> _Study material_

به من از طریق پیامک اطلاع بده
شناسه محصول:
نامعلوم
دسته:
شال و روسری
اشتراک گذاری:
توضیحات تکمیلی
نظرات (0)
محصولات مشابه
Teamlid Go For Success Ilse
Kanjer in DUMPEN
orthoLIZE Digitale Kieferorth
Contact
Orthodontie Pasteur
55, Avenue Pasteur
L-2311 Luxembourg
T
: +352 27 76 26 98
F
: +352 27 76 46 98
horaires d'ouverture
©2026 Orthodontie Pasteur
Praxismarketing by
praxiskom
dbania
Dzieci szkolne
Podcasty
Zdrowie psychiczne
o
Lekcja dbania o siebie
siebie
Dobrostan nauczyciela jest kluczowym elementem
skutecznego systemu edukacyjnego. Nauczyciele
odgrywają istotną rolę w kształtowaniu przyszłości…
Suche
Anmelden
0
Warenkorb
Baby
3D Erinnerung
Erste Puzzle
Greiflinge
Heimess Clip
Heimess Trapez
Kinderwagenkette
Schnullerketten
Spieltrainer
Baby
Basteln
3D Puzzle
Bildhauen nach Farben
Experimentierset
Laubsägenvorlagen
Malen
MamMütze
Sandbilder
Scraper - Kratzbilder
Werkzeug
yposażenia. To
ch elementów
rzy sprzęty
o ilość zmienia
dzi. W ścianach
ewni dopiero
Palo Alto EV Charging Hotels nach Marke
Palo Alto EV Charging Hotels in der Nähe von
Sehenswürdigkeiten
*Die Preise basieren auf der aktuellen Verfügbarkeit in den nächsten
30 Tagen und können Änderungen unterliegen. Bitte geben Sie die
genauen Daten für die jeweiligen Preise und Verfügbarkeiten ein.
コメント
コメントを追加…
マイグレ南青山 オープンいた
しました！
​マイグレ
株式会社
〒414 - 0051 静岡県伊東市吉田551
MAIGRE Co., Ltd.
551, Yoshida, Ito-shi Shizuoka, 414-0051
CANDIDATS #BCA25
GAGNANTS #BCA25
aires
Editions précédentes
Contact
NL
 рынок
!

> _Work to be completed_
Returned text must match every record word for word.

> _Worked solution_
به من از طریق پیامک اطلاع بده
شناسه محصول:
نامعلوم
دسته:
شال و روسری
اشتراک گذاری:
توضیحات تکمیلی
نظرات (0)
محصولات مشابه
Teamlid Go For Success Ilse
Kanjer in DUMPEN
orthoLIZE Digitale Kieferorth
Contact
Orthodontie Pasteur
55, Avenue Pasteur
L-2311 Luxembourg
T
: +352 27 76 26 98
F
: +352 27 76 46 98
horaires d'ouverture
©2026 Orthodontie Pasteur
Praxismarketing by
praxiskom
dbania
Dzieci szkolne
Podcasty
Zdrowie psychiczne
o
Lekcja dbania o siebie
siebie
Dobrostan nauczyciela jest kluczowym elementem
skutecznego systemu edukacyjnego. Nauczyciele
odgrywają istotną rolę w kształtowaniu przyszłości…
Suche
Anmelden
0
Warenkorb
Baby
3D Erinnerung
Erste Puzzle
Greiflinge
Heimess Clip
Heimess Trapez
Kinderwagenkette
Schnullerketten
Spieltrainer
Baby
Basteln
3D Puzzle
Bildhauen nach Farben
Experimentierset
Laubsägenvorlagen
Malen
MamMütze
Sandbilder
Scraper - Kratzbilder
Werkzeug
yposażenia. To
ch elementów
rzy sprzęty
o ilość zmienia
dzi. W ścianach
ewni dopiero
Palo Alto EV Charging Hotels nach Marke
Palo Alto EV Charging Hotels in der Nähe von
Sehenswürdigkeiten
*Die Preise basieren auf der aktuellen Verfügbarkeit in den nächsten
30 Tagen und können Änderungen unterliegen. Bitte geben Sie die
genauen Daten für die jeweiligen Preise und Verfügbarkeiten ein.
コメント
コメントを追加…
マイグレ南青山 オープンいた
しました！
​マイグレ
株式会社
〒414 - 0051 静岡県伊東市吉田551
MAIGRE Co., Ltd.
551, Yoshida, Ito-shi Shizuoka, 414-0051
CANDIDATS #BCA25
GAGNANTS #BCA25
aires
Editions précédentes
Contact
NL
 рынок
!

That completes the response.